I had come to China thinking it was a hard place to travel alone, but things have changed a lot very recently. English signs are everywhere in preparation for the 2008 Beijing Olympics and Westerners were a familiar sight everywhere I went. It actually would have been very easy to travel solo in China.
I realised that early on in the tour, along with the fact that I was definitely not cut out to be a sheep and would rather in future always take my chances solo as I have been used to doing in the past.

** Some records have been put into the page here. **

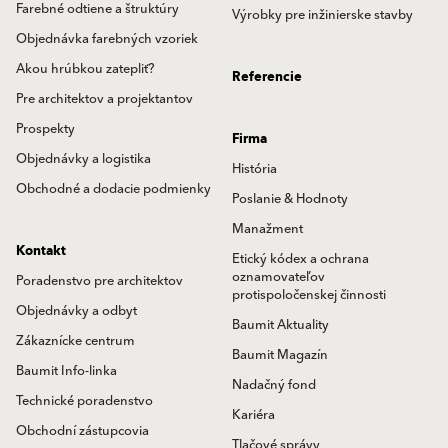
Farebné odtiene a štruktúry
Výrobky pre inžinierske stavby
Objednávka farebných vzoriek
Akou hrúbkou zatepliť?
Referencie
Pre architektov a projektantov
Prospekty
Firma
Objednávky a logistika
História
Obchodné a dodacie podmienky
Poslanie & Hodnoty
Manažment
Kontakt
Etický kódex a ochrana
oznamovateľov
Poradenstvo pre architektov
protispoločenskej činnosti
Objednávky a odbyt
Baumit Aktuality
Zákaznícke centrum
Baumit Magazín
Baumit Info-linka
Nadačný fond
Technické poradenstvo
Kariéra
Obchodní zástupcovia
Tlačové správy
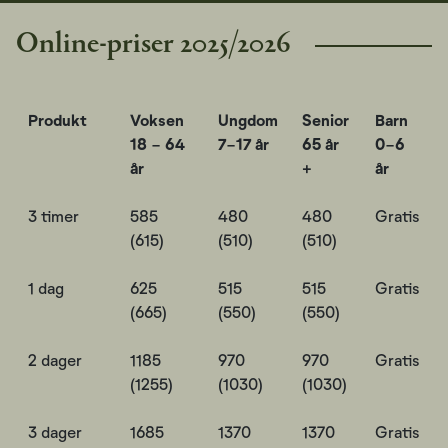
Online-priser 2025/2026
Produkt
Voksen
Ungdom
Senior
Barn
18 - 64
7-17 år
65 år
0-6
år
+
år
3 timer
585
480
480
Gratis
(615)
(510)
(510)
1 dag
625
515
515
Gratis
(665)
(550)
(550)
2 dager
1185
970
970
Gratis
(1255)
(1030)
(1030)
3 dager
1685
1370
1370
Gratis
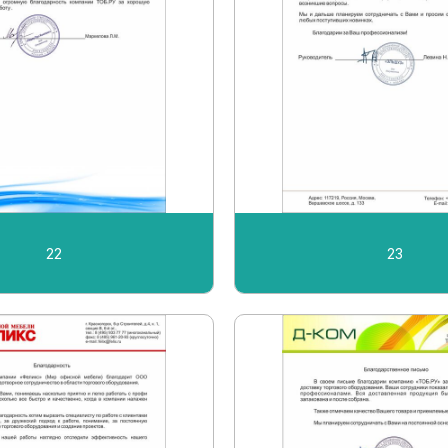
22
23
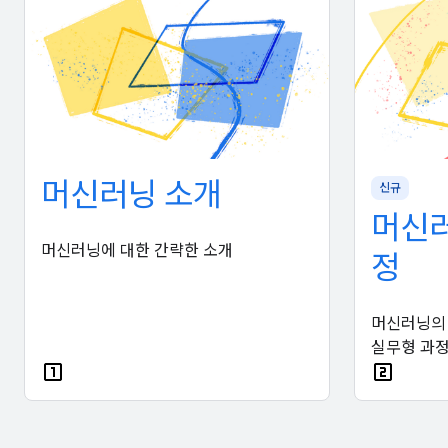
머신러닝 소개
신규
머신
머신러닝에 대한 간략한 소개
정
머신러닝의
실무형 과정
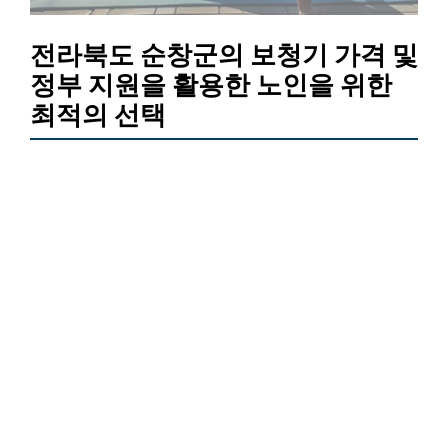
전라북도 순창군의 보청기 가격 및
정부 지원을 활용한 노인을 위한
최적의 선택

On the Yangtze that day, people settled in their Chinese-style first-class cabins; basic grimy berths which smelt of engine fumes. But who cares, I thought, when you're only there for one night? My cabin was on the opposite side of the deck to the others, who were all in a row together on the starboard side. We threw our rucksacks in and met in the bow; the first-class sitting room whose cracked windows gave a fine view of the mighty river, brown under a brown sky.
For most of that day, I just stared out the window or looked through borrowed binoculars at the river traffic and at the villages and town through which we passed. It was utterly mesmeric, watching the details of a way of life about to vanish forever.
Fuling and Fengdu, towns not far down from Chongquin, have already built their shadow cities, high above the new waterline-to- be. The old cities lie beneath, mainly abandoned, their roofs open to the sky, all useful and recyclable materials already picked clean.
Washing hung on a balcony of a house which will soon no longer be there; a man drove goats up a ghost track; a painted sign on a rock, under which all will soon be water. Vignettes of lives soon to be relocated and redefined.
We the first gorge in the pre-dawn. The walls of rock rose like shoulders, eerily quiet for China, which seems most natural when noisy. Temples were poised like wooden butterflies on the gorge walls. The second gorge lay under the smog which had followed us from Beijing. The twisting hazy height of it, blocking out the faint light from a weak sky, too steep for any houses. We stood in the wind on deck, silent, watching.
It was then the others told me about the rats which had scuttled through their cabins all night, from one unsealed room to the next, snuffling, chewing, squeaking. They did not budge when the lights went on, just stared balefully and kept chewing. One was discovered on a pillow, eating soap. I was lucky. No rats troubled my cabin that night on the Yangtze. Perhaps, I thought, there is such a thing as the luck of the Irish after all.